What kind of gods or ancestors do this to themselves? O ancestors I live your suicide! O gods, “Na you do yourself like dis?”
Images from the pastIn response, the Universe through my ancestors laughed at me. At my naiveté; at my human vision; at my small wisdom. The Universe responds to me – “Remove value judgements from life, death, pain”. There had never been a stop. Nothing ended. Continuity by definition continues. Life is a permanent: Yes! Remember that in Africa, reincarnation is multiple – the ancestors are reborn many times and simultaneously within or outside a lineage.
Your pain was born of your ancestor’s need to be birthed in numerous places – of the world’s need to be blessed by its own beauty. “Celebrate !”, I was told, “Rejoice!” For the ancestors went forth and multiplied.
The gods and the ancestors continue to move to the rhythm of our history, inscribed and carried in our black bodies. Look at the bodies! These bodies that range in colour from a deep cream to Ochre. These bodies whose owners move to rhythms which only they can hear, with a knowledge which they cannot articulate.

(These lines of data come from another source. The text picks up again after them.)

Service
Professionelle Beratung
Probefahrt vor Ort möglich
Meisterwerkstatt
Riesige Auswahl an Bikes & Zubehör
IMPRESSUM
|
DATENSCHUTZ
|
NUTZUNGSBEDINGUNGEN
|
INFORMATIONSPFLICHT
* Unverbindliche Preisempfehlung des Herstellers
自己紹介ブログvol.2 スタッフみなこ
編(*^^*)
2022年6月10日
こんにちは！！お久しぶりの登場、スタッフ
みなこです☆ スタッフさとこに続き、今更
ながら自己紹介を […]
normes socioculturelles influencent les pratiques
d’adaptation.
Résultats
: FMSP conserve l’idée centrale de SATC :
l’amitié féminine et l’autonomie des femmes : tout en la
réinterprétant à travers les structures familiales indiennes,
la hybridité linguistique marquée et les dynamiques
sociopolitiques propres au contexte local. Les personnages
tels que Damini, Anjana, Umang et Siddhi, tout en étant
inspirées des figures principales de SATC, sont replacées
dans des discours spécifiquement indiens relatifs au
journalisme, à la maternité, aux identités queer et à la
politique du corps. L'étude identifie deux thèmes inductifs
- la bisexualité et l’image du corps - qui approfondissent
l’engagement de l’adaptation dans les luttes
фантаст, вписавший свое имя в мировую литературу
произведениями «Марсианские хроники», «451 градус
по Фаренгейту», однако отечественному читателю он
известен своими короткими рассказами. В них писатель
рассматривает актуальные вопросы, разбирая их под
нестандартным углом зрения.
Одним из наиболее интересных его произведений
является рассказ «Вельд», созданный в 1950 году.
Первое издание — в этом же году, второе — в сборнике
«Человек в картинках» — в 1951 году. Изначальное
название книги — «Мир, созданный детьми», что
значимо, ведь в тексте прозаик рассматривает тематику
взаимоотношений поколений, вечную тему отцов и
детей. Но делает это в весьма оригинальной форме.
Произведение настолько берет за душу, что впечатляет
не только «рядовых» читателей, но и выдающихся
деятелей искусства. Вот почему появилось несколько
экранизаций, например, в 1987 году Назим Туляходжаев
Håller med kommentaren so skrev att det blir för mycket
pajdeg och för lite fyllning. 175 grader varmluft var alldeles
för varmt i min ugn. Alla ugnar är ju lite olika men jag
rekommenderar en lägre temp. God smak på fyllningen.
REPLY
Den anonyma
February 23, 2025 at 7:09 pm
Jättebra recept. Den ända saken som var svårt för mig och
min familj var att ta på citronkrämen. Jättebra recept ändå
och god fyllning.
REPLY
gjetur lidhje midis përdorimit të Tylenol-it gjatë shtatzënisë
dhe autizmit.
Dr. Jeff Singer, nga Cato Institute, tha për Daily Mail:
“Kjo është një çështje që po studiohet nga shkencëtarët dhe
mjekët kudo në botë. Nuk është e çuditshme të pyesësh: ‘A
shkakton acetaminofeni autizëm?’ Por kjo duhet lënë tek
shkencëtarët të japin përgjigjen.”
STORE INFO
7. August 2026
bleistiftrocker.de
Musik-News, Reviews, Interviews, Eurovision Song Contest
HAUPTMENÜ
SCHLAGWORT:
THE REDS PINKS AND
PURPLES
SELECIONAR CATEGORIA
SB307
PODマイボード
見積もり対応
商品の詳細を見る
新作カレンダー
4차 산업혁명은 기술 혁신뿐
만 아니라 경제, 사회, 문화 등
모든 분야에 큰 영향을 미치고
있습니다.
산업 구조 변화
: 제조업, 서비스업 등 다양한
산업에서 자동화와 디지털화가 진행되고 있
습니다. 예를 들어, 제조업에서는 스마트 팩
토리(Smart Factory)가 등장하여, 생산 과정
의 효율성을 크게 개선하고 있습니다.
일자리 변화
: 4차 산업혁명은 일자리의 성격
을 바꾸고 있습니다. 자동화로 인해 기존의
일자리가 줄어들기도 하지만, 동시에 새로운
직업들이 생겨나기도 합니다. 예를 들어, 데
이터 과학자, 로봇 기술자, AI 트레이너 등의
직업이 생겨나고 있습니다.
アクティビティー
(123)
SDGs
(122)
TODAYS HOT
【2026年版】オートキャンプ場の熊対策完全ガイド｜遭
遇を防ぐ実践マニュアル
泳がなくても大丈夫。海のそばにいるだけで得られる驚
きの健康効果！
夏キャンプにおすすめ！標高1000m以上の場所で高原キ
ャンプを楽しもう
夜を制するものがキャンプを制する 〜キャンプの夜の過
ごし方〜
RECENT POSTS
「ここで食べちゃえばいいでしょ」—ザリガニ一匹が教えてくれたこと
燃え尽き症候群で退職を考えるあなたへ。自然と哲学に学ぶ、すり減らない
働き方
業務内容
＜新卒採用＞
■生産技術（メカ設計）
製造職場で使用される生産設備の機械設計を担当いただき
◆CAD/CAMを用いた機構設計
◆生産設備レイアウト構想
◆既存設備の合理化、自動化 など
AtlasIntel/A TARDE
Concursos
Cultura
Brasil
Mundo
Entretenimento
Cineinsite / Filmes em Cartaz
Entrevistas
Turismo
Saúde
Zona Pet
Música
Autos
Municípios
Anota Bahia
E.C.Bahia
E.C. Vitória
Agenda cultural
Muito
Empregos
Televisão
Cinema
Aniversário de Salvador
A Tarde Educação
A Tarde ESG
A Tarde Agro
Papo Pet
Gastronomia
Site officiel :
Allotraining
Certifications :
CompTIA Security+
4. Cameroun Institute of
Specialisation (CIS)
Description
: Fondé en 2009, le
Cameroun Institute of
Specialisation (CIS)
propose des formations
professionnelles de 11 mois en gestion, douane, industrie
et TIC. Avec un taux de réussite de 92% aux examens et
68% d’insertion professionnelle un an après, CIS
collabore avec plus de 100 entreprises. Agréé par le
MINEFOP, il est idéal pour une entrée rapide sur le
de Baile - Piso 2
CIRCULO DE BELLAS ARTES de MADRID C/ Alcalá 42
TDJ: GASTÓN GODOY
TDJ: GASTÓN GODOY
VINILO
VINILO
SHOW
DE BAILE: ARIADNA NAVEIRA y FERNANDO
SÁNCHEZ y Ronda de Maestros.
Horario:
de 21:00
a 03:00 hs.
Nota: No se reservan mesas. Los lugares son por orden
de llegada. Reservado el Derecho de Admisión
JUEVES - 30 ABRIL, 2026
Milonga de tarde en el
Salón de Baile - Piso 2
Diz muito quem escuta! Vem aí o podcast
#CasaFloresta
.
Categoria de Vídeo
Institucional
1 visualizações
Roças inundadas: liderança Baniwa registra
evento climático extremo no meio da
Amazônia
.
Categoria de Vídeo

In today’s parlance it is called “swag”. It is a feminine movement that can only be achieved by one who has diamonds where hip meets thigh.[1] See it in the 13-year-old boy who seems to float through the playground. It was in Mohammed Ali. It was in Alvin Ailey. It is in the body of the early morning trash collector who cannot help but dance to the Bata and the Ogene which he is not aware that he carries, but which is so deeply inscribed in his body that he is it. Olodumare lives. He lives in the body. In the mystery of intricate dance movements that are untaught. In these bodies, my ancestors live. The gods and the ancestors continue to move to the rhythm of our history, which is inscribed and carried in our bodies.
The ancestors asked me: do you not see the fiery spirit of Queen Amina of Zaria in my children? Do you not see the garb of Sango’s wife Oya in the wardrobes of the diva who lives in the Spanish Quarter and in the carriage of the Nairobi and Abuja ‘big girls’? In the voices of the choir of the Baptist churches in South Carolina? In the voices of La Lupe, Celia Cruz and Celeste Mendoza as they sing in Havana and Puerto Rico, do you not hear the voice of Nwanyi Mmiri?
[1] Angelou, Maya. 1986. And Still I Rise 1986.